Le phygital est la fusion du commerce physique et du digital au sein du point de vente. Le terme contracte « physique » et « digital ». Concrètement, un magasin phygital combine la présence humaine et l’expérience en boutique avec des outils numériques (essayage virtuel, clienteling tablette, wallet pass, catalogue étendu) qui augmentent le parcours d’achat ou captent de la donnée client. L’objectif est de supprimer la frontière entre l’expérience en ligne et l’expérience en magasin.
Qu’est-ce que la communication phygitale ?
La communication phygitale articule les canaux physiques (vitrine, PLV, vendeur) et digitaux (mobile, wallet, réseaux sociaux, QR codes) autour d’un message cohérent et d’un parcours sans couture. Exemple typique : un client reçoit une notification wallet en passant près d’un magasin (géolocalisation), entre, et le vendeur muni d’une tablette retrouve son historique pour personnaliser le conseil.
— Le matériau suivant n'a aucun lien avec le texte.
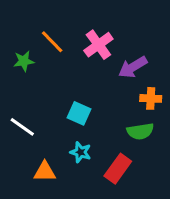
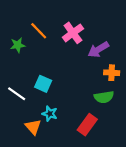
cyan square: (79, 113) -> (43, 84), moved
cyan star: (81, 152) -> (50, 114), moved
orange triangle: (45, 172) -> (33, 127), turned 49

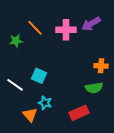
pink cross: (73, 33) -> (66, 30), turned 36
purple arrow: (98, 50) -> (91, 24), moved
red rectangle: (87, 125) -> (79, 113), turned 30

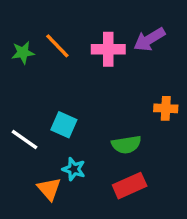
green star: (16, 41) -> (23, 53), moved
green semicircle: (94, 88) -> (126, 144), moved

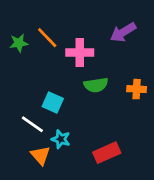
pink cross: (108, 49) -> (80, 53), moved
white line: (25, 140) -> (32, 124), moved
green semicircle: (126, 144) -> (96, 85), moved

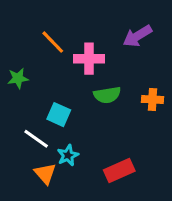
green star: (19, 43) -> (18, 78), moved
cyan star: (61, 139) -> (68, 155), turned 30

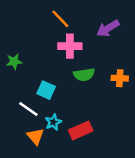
orange line: (53, 42) -> (60, 19), moved
red rectangle: (119, 170) -> (81, 130), moved

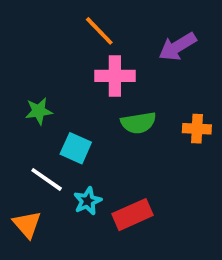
green star: (14, 62) -> (39, 111), moved
orange triangle: (35, 136) -> (27, 224), moved

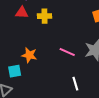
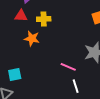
pink line: (67, 52) -> (68, 67), moved
orange star: (29, 55) -> (32, 39), moved

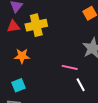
yellow cross: (44, 19) -> (36, 25), size x1.5
orange star: (32, 39) -> (22, 56), moved

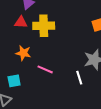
pink line: (70, 67) -> (45, 69), moved
white line: (81, 85) -> (79, 78), moved

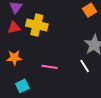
yellow cross: (44, 26) -> (37, 25), turned 30
orange star: (23, 53) -> (14, 58), moved

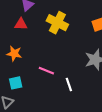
yellow cross: (37, 25) -> (57, 23), moved
white line: (85, 66) -> (69, 85), moved

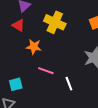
red triangle: (21, 24) -> (18, 25), turned 32
orange star: (14, 54) -> (34, 47), moved

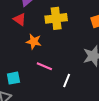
yellow cross: (55, 22) -> (56, 18), turned -35
white line: (69, 84) -> (67, 80), turned 40

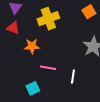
cyan square: (13, 78) -> (33, 88), moved

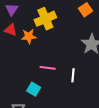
orange star: (32, 46) -> (29, 36), moved
cyan square: (33, 88) -> (34, 89), turned -32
Qu’est-ce qu’une stratégie phygital ?
Une stratégie phygital consiste à sélectionner et déployer les outils digitaux qui lèvent un frein d’achat précis ou captent une donnée activable, plutôt que d’empiler la technologie pour la vitrine. Elle commence par un diagnostic des freins client (essayage impossible, rupture de stock, attente en caisse), puis priorise un ou deux leviers (miroir AR, clienteling, ship-from-store) avec un ROI mesuré sur un trimestre.
Quel est le synonyme de phygital ?
Les synonymes courants sont « commerce omnicanal », « retail connecté », « magasin connecté » ou « commerce unifié ». Ces termes recouvrent des nuances : l’omnicanal insiste sur la continuité entre canaux, le phygital sur la fusion physique-digital au sein même du point de vente. Dans l’usage marketing, ils sont souvent employés de manière interchangeable.
Quels sont des exemples concrets de phygital en magasin ?
Les exemples les plus déployés en France sont : le miroir d’essayage AR de Sephora (Virtual Artist), la tablette vendeur de Decathlon pour consulter stock et historique, le ship-from-store de Petit Bateau qui expédie depuis les magasins, le wallet pass fidélité (Apple Wallet et Google Wallet) et l’endless aisle qui permet de commander en boutique une référence absente du rayon. Chacun adresse un frein d’achat précis.